Ahead of the current restoration work, historians and conservation specialists were able to examine the fabric of the building and made an incredible discovery behind a 1930s fireplace. …
Dr Anna Keay, who worked at the site, said: “An exposed area of timber seemed to have something on it; reddish, greenish, and blackish stains on the oak. We thought they could just be the streaks and smudges of mould and dirt and decay. It looked to be wishful thinking that this was anything of note. But just on the off chance, ever cautious, we decided to ask the conservators at Lincoln Conservation to have a look. …
Two days were allocated… to remove the later plaster altogether and see how much remained beneath.

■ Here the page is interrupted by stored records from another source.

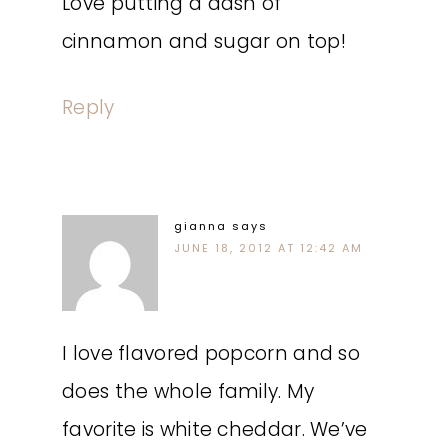
Love putting a dash of
cinnamon and sugar on top!
Reply
gianna
says
JUNE 18, 2012 AT 12:42 AM
I love flavored popcorn and so
does the whole family. My
favorite is white cheddar. We’ve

I stopped in on the morning of day two, expecting them to have only just begun. When I walked up the stairs into the room I was simply overcome. The plaster had gone and there on all three walls before me was a revelation. Floor to ceiling, wall to wall, a complete, highly decorated Tudor chamber, stripped with black and red and white and ochre. Mythical creatures and twining vines, classical columns and roaring griffins.
“Wall paintings were prized in grand Tudor houses, and from time to time patches of them are revealed. But never in my own 27 years of working in historic buildings have I ever witnessed a discovery like this. Hidden panelling, yes, little snatches of decorative painting, once or twice. But an entire painted chamber absolutely lost to memory, a time machine to the age of the Reformation and the Virgin Queen, never. …
“Suddenly, we are transported from a dusty, dilapidated building into the rich and cultured world of the Elizabethan Calverleys, a well-educated family keen to display their learning and wealth by demonstrating their appreciation of Renaissance culture. The Calverley paintings are very carefully planned, in a vertical design that uses the timber studwork as a framework. Teethed birds laugh in profile; the torsos of little men in triangular hats sit on vases or balustrades. When the fantastical figures and architectural elements are incorporated into dense vertical stacks as at Calverley Old hall, they’re known as ‘candelabra.’
“The whole chamber was probably originally covered in the scheme, a rich, dark, private space that must have been all the more impressive by candlelight.”
The hall was witness to dreadful violence in April 1605, when Walter Calverley murdered two of his sons, William and Walter, after drinking heavily. He was tried in York for murder, but refused to plead and was therefore pressed to death. Because of his refusal, his property could not be seized by the state, and passed to his surviving baby son. The murder inspired the Jacobean play A Yorkshire Tragedy, the authorship of which was attributed to William Shakespeare in the first printed edition (1608) but which is now thought to have been written by Thomas Middleton.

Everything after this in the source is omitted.